El Gobierno evalúa blindar la autonomía del INDEC e incorporarla a la reforma del Banco Central
La iniciativa surgió de un diputado de La Libertad Avanza y fue respaldada por el presidente Javier Milei. Buscan garantizar la independencia y credibilidad del organismo estadístico para evitar futuras manipulaciones de los datos oficiales.
El Gobierno nacional analiza incorporar un capítulo destinado a reforzar la autonomía del Instituto Nacional de Estadística y Censos (INDEC) dentro del proyecto de reforma de la Carta Orgánica del Banco Central (BCRA). La propuesta fue presentada por el diputado nacional de La Libertad Avanza, Santiago Santurio, y recibió el aval del presidente Javier Milei.
El vocero presidencial, Adrián Ravier, explicó que la iniciativa comenzó a discutirse durante una reunión entre el mandatario y legisladores oficialistas en Casa Rosada. Según indicó, el objetivo es garantizar que las estadísticas oficiales conserven su independencia y credibilidad, evitando posibles manipulaciones por parte de futuras administraciones.
Ravier señaló que la preocupación está vinculada con uno de los ejes centrales de la reforma del Banco Central, que busca limitar la distribución de utilidades de la entidad salvo en circunstancias excepcionales, como un escenario de deflación. En ese contexto, advirtió que un gobierno podría alterar los datos del INDEC para evitar reconocer un período de deflación y así habilitar el reparto de utilidades.
"Se habló de blindar al INDEC para impedir que vuelva a ocurrir una situación como la registrada durante el kirchnerismo, cuando se cuestionó la manipulación de las estadísticas oficiales", sostuvo el funcionario, quien aclaró que la propuesta aún se encuentra en etapa de análisis y será desarrollada en los próximos días.
Los principales cambios que impulsa la reforma del BCRA
La reforma de la Carta Orgánica del Banco Central contempla cinco modificaciones consideradas estratégicas por el Gobierno.
En primer lugar, busca que la entidad tenga como único objetivo preservar el valor de la moneda, eliminando otras funciones incorporadas en la reforma de 2012, como la promoción del empleo, el desarrollo económico y la estabilidad financiera.

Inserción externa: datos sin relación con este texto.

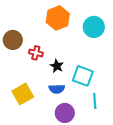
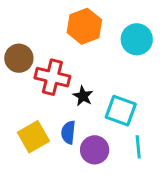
red cross: (36, 53) -> (52, 77), size x1.6
blue semicircle: (57, 89) -> (68, 132), moved, turned 98
purple circle: (65, 113) -> (95, 150), moved

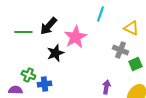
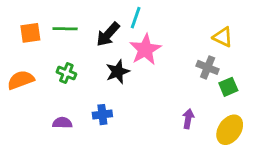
cyan line: (100, 14) -> (136, 18), moved
green line: (23, 32) -> (65, 29), moved
green cross: (28, 75) -> (66, 73), moved

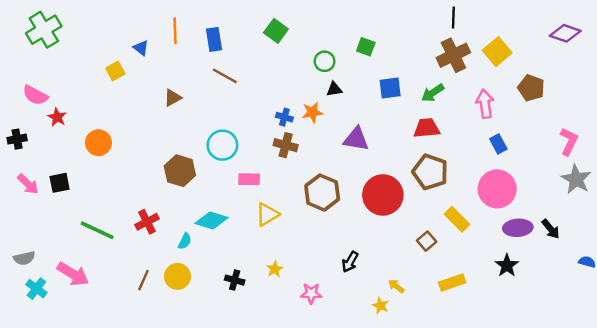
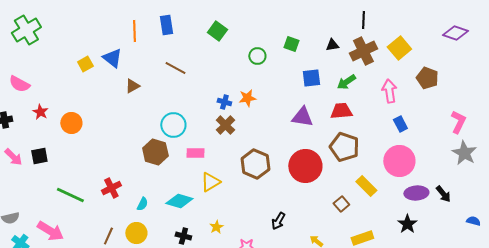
blue rectangle: (214, 39) -> (166, 25), moved
blue triangle: (141, 48) -> (112, 58), moved, size x1.5
black triangle: (334, 89) -> (332, 45), moved
red star: (57, 117) -> (40, 112), moved
purple triangle: (356, 139) -> (302, 117), moved
brown cross: (286, 145) -> (225, 125), turned 30
brown hexagon: (180, 171) -> (155, 152), moved
cyan diamond: (211, 220) -> (179, 201), moved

Otro de los puntos centrales es la prohibición absoluta de que el Banco Central financie al Tesoro, tanto mediante adelantos transitorios como por vías indirectas. El proyecto incluso prevé sanciones para funcionarios y legisladores que autoricen ese tipo de asistencia.
Además, propone fortalecer la autonomía del organismo monetario mediante mayores requisitos para remover a sus autoridades, con el objetivo de reducir la influencia política sobre su conducción.
La iniciativa también limita la distribución de utilidades contables generadas por la revaluación de activos, que pasarían a integrar una reserva técnica no distribuible. Solo en determinados escenarios económicos podría habilitarse el reparto de dividendos.
Por último, el proyecto plantea eliminar las Letras Intransferibles del Tesoro, un mecanismo utilizado para intercambiar deuda pública por reservas internacionales y que, según el Gobierno, afecta el equilibrio patrimonial del Banco Central y lo mantiene como fuente de financiamiento del Estado.